Friday, 15 February 2013

How to get something lost in the mail

In December 2012, after installing some RAM upgrades I bought for my Mac from a US dealer, I found one was a dud, and organized to send it back (along with a couple of used parts for which they would give me a rebate).

After about a month, I realized my package should have reached its destination. It hadn’t. I contacted the South African Post Office because their tracking site showed it had reached the last step in South Africa in two days. Their customer service person told me I should try to track it in the US. This I thought would go nowhere, but no, the USPS tracking service accepted my South African tracking number.

Now it gets interesting.

The prejudice people in this part of the world have is that it must have been stolen or lost in South Africa. Here’s the log of where it’s been in the US:

So it reached the US within three days of posting. Good so far. But why was it bouncing around between facilities in New York?

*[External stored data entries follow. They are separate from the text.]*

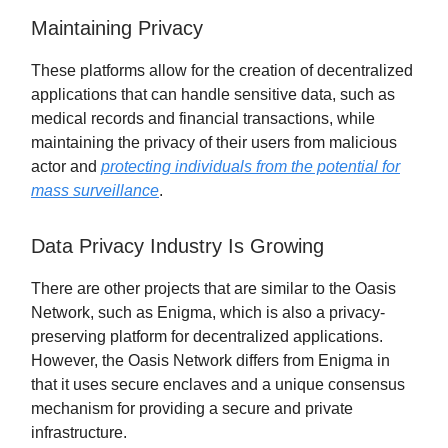
Maintaining Privacy
These platforms allow for the creation of decentralized
applications that can handle sensitive data, such as
medical records and financial transactions, while
maintaining the privacy of their users from malicious
actor and
protecting individuals from the potential for
mass surveillance
.
Data Privacy Industry Is Growing
There are other projects that are similar to the Oasis
Network, such as Enigma, which is also a privacy-
preserving platform for decentralized applications.
However, the Oasis Network differs from Enigma in
that it uses secure enclaves and a unique consensus
mechanism for providing a secure and private
infrastructure.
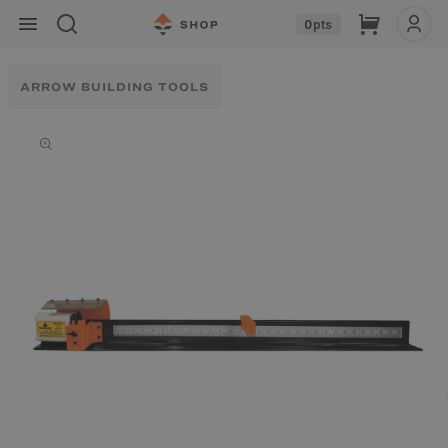
Skip to
Cart
0
pts
content
ARROW BUILDING TOOLS
Skip to
product
information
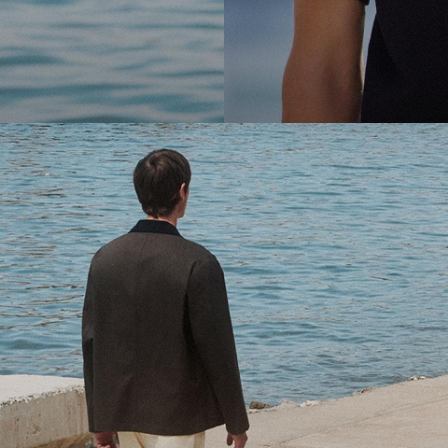
cool.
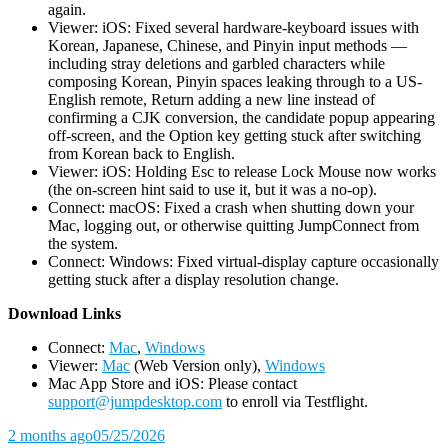
again.
Viewer: iOS: Fixed several hardware-keyboard issues with
Korean, Japanese, Chinese, and Pinyin input methods —
including stray deletions and garbled characters while
composing Korean, Pinyin spaces leaking through to a US-
English remote, Return adding a new line instead of
confirming a CJK conversion, the candidate popup appearing
off-screen, and the Option key getting stuck after switching
from Korean back to English.
Viewer: iOS: Holding Esc to release Lock Mouse now works
(the on-screen hint said to use it, but it was a no-op).
Connect: macOS: Fixed a crash when shutting down your
Mac, logging out, or otherwise quitting JumpConnect from
the system.
Connect: Windows: Fixed virtual-display capture occasionally
getting stuck after a display resolution change.
D
ownload Links
Connect:
Mac
,
Windows
Viewer:
Mac
(Web Version only),
Windows
Mac App Store and iOS: Please contact
support@jumpdesktop.com
to enroll via Testflight.
2 months ago
05/25/2026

I asked the recipient if they could check, and they were told an enquiry had to be initiated from the originating post office. That, I thought would lead nowhere.

Again, I was wrong – at least in getting started. My local post office could not have been more helpful. The postmaster tried to find out more through their internal systems and when he couldn’t, helped me set up an enquiry. Some of the paperwork involved doing an affidavit via my local police station, a reminder of indifference to service from some parts of South African society.

But anyway, my enquiry is in the system. And maybe at some point my package will surface. Or be declared lost so I can claim on the insurance.

Maybe it’s not a huge plus for South Africa to have a friendlier, more efficient postal service than the US. But it’s great to be better sometimes.

Follow-up

On 30 April, I received notification from the US supplier that the package had arrived, nearly five months after I put it in the mail, and most of that time it was lost somewhere in the US postal system. As if to erase their embarassment, the USPS tracking site now only shows movements in the package’s final days, once it had somehow migrated from New York to Illinois.

Whether it’s been in Illinois or New York all that time or somewhere else will now doubt never be revealed. All I know is the USPS is capable of extreme incompetence. And possibly extreme embarrassment. Sorry USPS goblins: your secret is exposed on this page. Here is the latest tracking information as of 30 April 2013:




Finale

I visited my local post office and the postmaster checked with his tracking department. They put in three requests spaced roughly a month apart to trace the item. The last on 24 April was a final request that, if not satisfied, would have resulted in paying me compensation (I insured it; it turns out the postal service is very optimistic that things will eventually turn up, and this time they were right). Magically, four days later the item appeared and took one more day to get delivered.